─── Input material
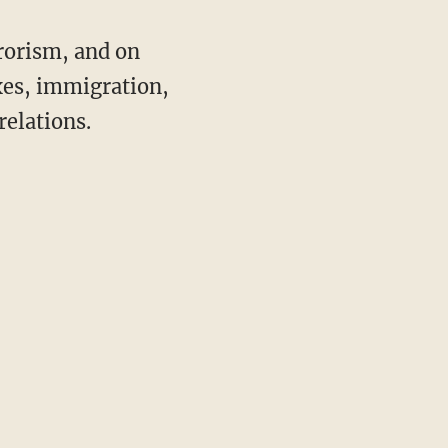
rorism, and on
axes, immigration,
relations.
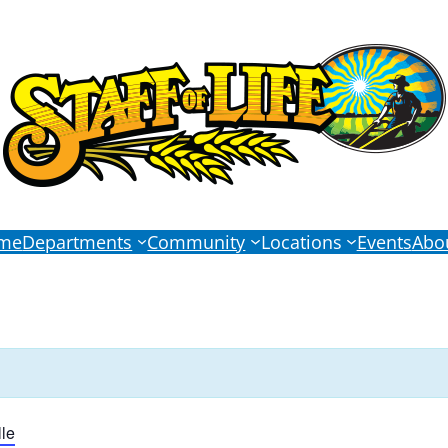
me
Departments
Community
Locations
Events
Abo
le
──────
= What is needed =
Each record above must be returned exactly as written, with its pictures omitted.

= Answer space =
rorism, and on
axes, immigration,
relations.
me
Departments
Community
Locations
Events
Abo
le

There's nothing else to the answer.